Projektverlauf Zusammenspiel im Ellerbruch

Tagebuch und Protokollnotizen

In unserem Tagebuch begleiten wir den Weg des Projekts „Zusammenspiel im Ellerbruch“ von der Idee bis zur Umsetzung.

Hier berichten wir regelmäßig über den aktuellen Stand der Planungen, über Baufortschritte, Aktionen, Veranstaltungen und kleine wie große Erfolge auf dem Weg zu Dorstens erstem inklusiven Spielplatz.

So können alle Interessierten miterleben, wie aus einer gemeinsamen Vision nach und nach ein Ort der Begegnung, des Spiels und der Freude für alle Kinder entsteht.

Rekordförderung für inklusiven Spielplatz in Hervest beschlossen

Rekordföderung aus Bürgerbudget (von Artikel aus Dorstener Zeitung - 13.06.2026)
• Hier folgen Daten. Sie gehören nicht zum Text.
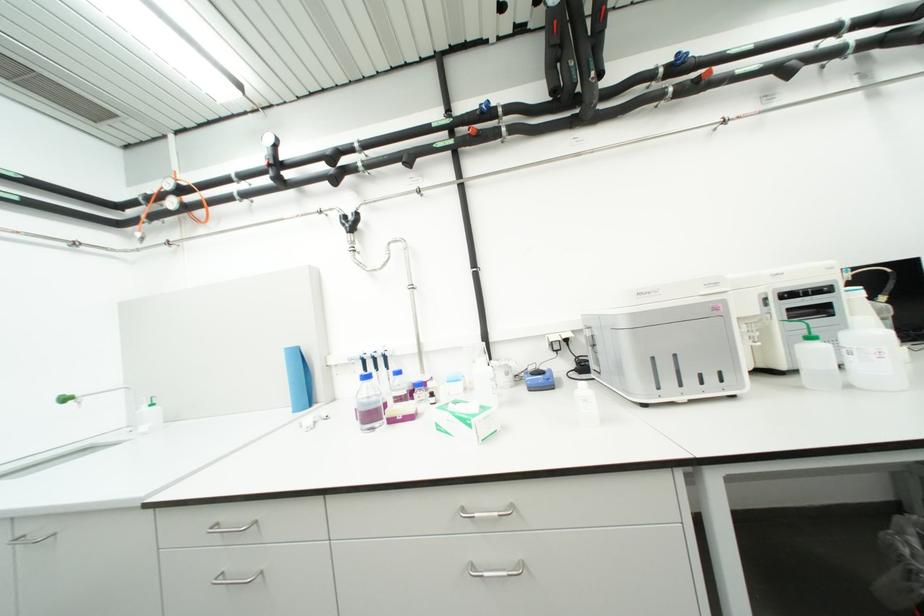 Locate an element on the screen. The image size is (924, 616). green faucet handle is located at coordinates (805, 330).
Ein inklusiver Vorzeige-Spielplatz soll in Dorsten entstehen. Dafür wurde die höchste Einzelförderung in der Geschichte der Stadtteilkonferenzen bewilligt.

Mit einer Rekordförderung aus dem Bürgerbudget in Dorsten hat die Hervest-Konferenz auf ihrer letzten Sitzung den Weg für den geplanten inklusiven Spielplatz der vier Dorstener Lions-Clubs im Ellerbruch unterstützt.

Die Teilnehmer bewilligten Geld für ein Spielgerät im Wert von 12.000 Euro. Der Eigenanteil der Initiatoren beträgt 3.000 Euro. Eine höhere Einzelförderung ist bislang von keiner Stadtteilkonferenz beschlossen worden.

Die Spielplatz-Pläne, die selbst bundesweit ein Vorzeige-Projekt sein dürften, stellte Landschaftsarchitekt und Lions-Mitglied Bruno Kemper vor. Für die Umsetzung wurde eigens der Verein „Zusammenspiel der Lions Clubs“ gegründet. Der Spielplatz soll Kindern mit und ohne Behinderung gemeinsames Spielen ermöglichen. Geplant sind barrierefreie Spiel- und Schaukelanlagen, ein großes Multifunktionsspielgerät, Sinnes- und Wasserspiele, ein Rundkurs für Rollstuhlfahrer und Rollerfahrer sowie ein inklusiv nutzbares Kleinfeld.

Die Gesamtkosten werden derzeit auf rund 990.000 Euro geschätzt. Finanziert werden soll das Projekt durch Fördermittel, Sponsoren und Sachspenden – die Lions-Clubs sind guter Dinge, dass demnächst ein weiterer stattlicher Betrag zu den bisherigen Spenden hinzukommt. In der Diskussion standen vor allem Fragen zur späteren Pflege, zu möglichen Vandalismusschäden und zur dauerhaften Belebung des Geländes. Mehrere Teilnehmer regten an, Vereine, Nachbarschaft und soziale Einrichtungen einzubinden.